Your instructions
Filter out every line below that lacks "page", and copy the rest.
Extracted information Block Start
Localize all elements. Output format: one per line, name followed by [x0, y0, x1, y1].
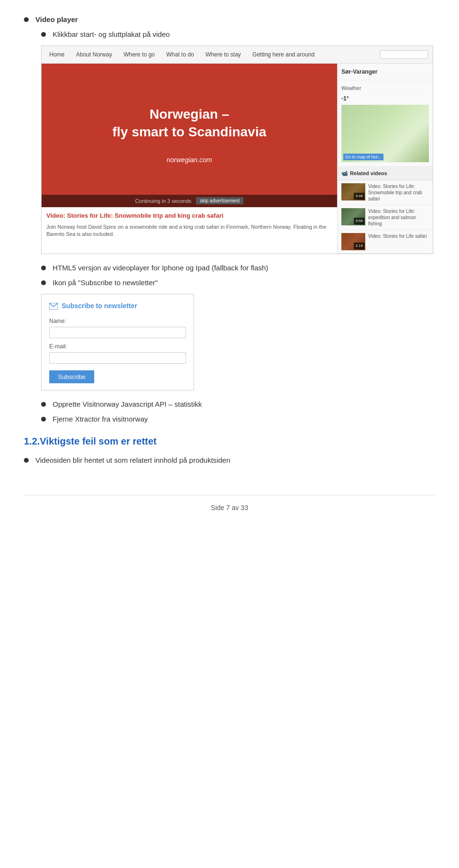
page-number: Side 7 av 33	[211, 504, 248, 512]
video-player[interactable]: Norwegian – fly smart to Scandinavia nor…	[42, 64, 337, 207]
bullet-item-3: Ikon på "Subscribe to newsletter"	[41, 278, 435, 289]
email-input[interactable]	[49, 352, 186, 364]
video-info: Video: Stories for Life: Snowmobile trip…	[42, 207, 337, 242]
related-title-3: Video: Stories for Life safari	[368, 233, 427, 239]
page-title: Video player	[35, 15, 78, 23]
video-section: Norwegian – fly smart to Scandinavia nor…	[42, 64, 337, 254]
ad-countdown: Continuing in 3 seconds	[135, 197, 191, 205]
related-title-2: Video: Stories for Life: expedition and …	[368, 208, 429, 227]
section-title-item: Video player	[24, 14, 435, 25]
duration-1: 3:48	[354, 193, 364, 200]
related-thumb-1: 3:48	[341, 183, 365, 200]
section-title-text: Video player	[35, 14, 78, 25]
bullet-dot-3	[41, 280, 46, 285]
related-thumb-2: 3:56	[341, 208, 365, 225]
ad-url: norwegian.com	[112, 155, 266, 165]
bullet-item-6: Videosiden blir hentet ut som relatert i…	[24, 455, 435, 466]
sidebar: Sør-Varanger Weather -1° Go to map of No…	[337, 64, 433, 254]
bullet-item-4: Opprette Visitnorway Javascript API – st…	[41, 399, 435, 410]
subscribe-button[interactable]: Subscribe	[49, 370, 94, 383]
nav-bar: Home About Norway Where to go What to do…	[42, 46, 433, 64]
bullet-text-3: Ikon på "Subscribe to newsletter"	[53, 278, 158, 289]
related-thumb-3: 2:15	[341, 233, 365, 250]
section-2: Videosiden blir hentet ut som relatert i…	[24, 455, 435, 466]
bullet-item-5: Fjerne Xtractor fra visitnorway	[41, 414, 435, 425]
bullet-item-2: HTML5 versjon av videoplayer for Iphone …	[41, 263, 435, 274]
duration-3: 2:15	[354, 243, 364, 249]
nav-where-to-stay[interactable]: Where to stay	[203, 49, 244, 60]
ad-line2: fly smart to Scandinavia	[112, 124, 266, 139]
content-area: Norwegian – fly smart to Scandinavia nor…	[42, 64, 433, 254]
newsletter-header: Subscribe to newsletter	[49, 301, 186, 311]
sidebar-weather: Weather -1° Go to map of Nor...	[338, 80, 433, 167]
bullet-text-1: Klikkbar start- og sluttplakat på video	[53, 29, 170, 40]
email-label: E-mail:	[49, 342, 186, 351]
bullet-dot-6	[24, 458, 29, 463]
name-label: Name:	[49, 317, 186, 325]
bullet-text-2: HTML5 versjon av videoplayer for Iphone …	[53, 263, 268, 274]
nav-home[interactable]: Home	[46, 49, 67, 60]
email-field: E-mail:	[49, 342, 186, 364]
duration-2: 3:56	[354, 218, 364, 224]
location-name: Sør-Varanger	[341, 67, 429, 76]
bullet-dot-2	[41, 266, 46, 270]
related-video-2[interactable]: 3:56 Video: Stories for Life: expedition…	[338, 205, 433, 230]
bullet-dot-1	[41, 32, 46, 37]
search-input[interactable]	[380, 50, 428, 59]
map-button[interactable]: Go to map of Nor...	[343, 154, 383, 160]
weather-label: Weather	[341, 84, 429, 92]
bullet-item-1: Klikkbar start- og sluttplakat på video	[41, 29, 435, 40]
related-video-3[interactable]: 2:15 Video: Stories for Life safari	[338, 230, 433, 254]
video-player-screenshot: Home About Norway Where to go What to do…	[41, 45, 433, 254]
bullet-dot	[24, 17, 29, 22]
related-videos-icon: 📹	[341, 169, 348, 178]
nav-what-to-do[interactable]: What to do	[164, 49, 197, 60]
name-field: Name:	[49, 317, 186, 338]
page-footer: Side 7 av 33	[24, 495, 435, 513]
related-videos-label: Related videos	[350, 169, 387, 178]
ad-line1: Norwegian –	[150, 107, 229, 122]
skip-ad-button[interactable]: skip advertisement	[196, 197, 243, 204]
nav-getting-here[interactable]: Getting here and around	[250, 49, 317, 60]
video-title: Video: Stories for Life: Snowmobile trip…	[46, 211, 332, 221]
ad-bottom-bar: Continuing in 3 seconds skip advertiseme…	[42, 195, 337, 208]
sidebar-location: Sør-Varanger	[338, 64, 433, 80]
section-heading-12: 1.2.Viktigste feil som er rettet	[24, 434, 435, 448]
nav-where-to-go[interactable]: Where to go	[120, 49, 157, 60]
name-input[interactable]	[49, 327, 186, 338]
video-description: Join Norway host David Spinx on a snowmo…	[46, 223, 332, 238]
bullet-dot-4	[41, 402, 46, 407]
nav-about[interactable]: About Norway	[73, 49, 115, 60]
weather-value: -1°	[341, 94, 429, 103]
related-videos-header: 📹 Related videos	[338, 167, 433, 181]
related-video-1[interactable]: 3:48 Video: Stories for Life: Snowmobile…	[338, 180, 433, 205]
related-title-1: Video: Stories for Life: Snowmobile trip…	[368, 183, 429, 202]
bullet-text-5: Fjerne Xtractor fra visitnorway	[53, 414, 148, 425]
newsletter-screenshot: Subscribe to newsletter Name: E-mail: Su…	[41, 294, 194, 390]
newsletter-title: Subscribe to newsletter	[62, 301, 137, 311]
ad-main-title: Norwegian – fly smart to Scandinavia	[112, 106, 266, 141]
mail-icon	[49, 303, 58, 310]
bullet-dot-5	[41, 417, 46, 422]
sidebar-map: Go to map of Nor...	[341, 105, 429, 162]
bullet-text-4: Opprette Visitnorway Javascript API – st…	[53, 399, 202, 410]
video-ad-content: Norwegian – fly smart to Scandinavia nor…	[112, 106, 266, 165]
bullet-text-6: Videosiden blir hentet ut som relatert i…	[35, 455, 230, 466]
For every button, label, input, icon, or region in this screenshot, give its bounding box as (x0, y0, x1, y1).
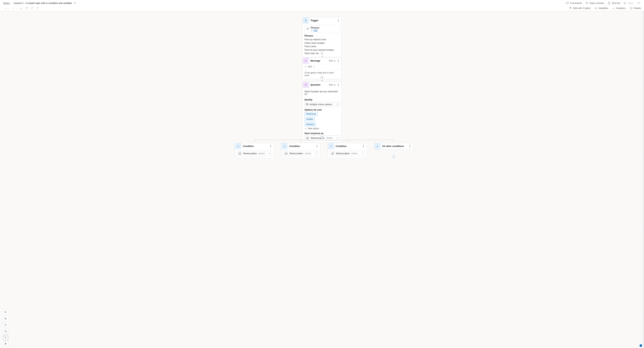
Extracted information Block End
Written reply
page-number: Side 7 av 33	[211, 504, 248, 512]
page-title: Video player	[35, 15, 78, 23]
page-footer: Side 7 av 33	[24, 495, 435, 513]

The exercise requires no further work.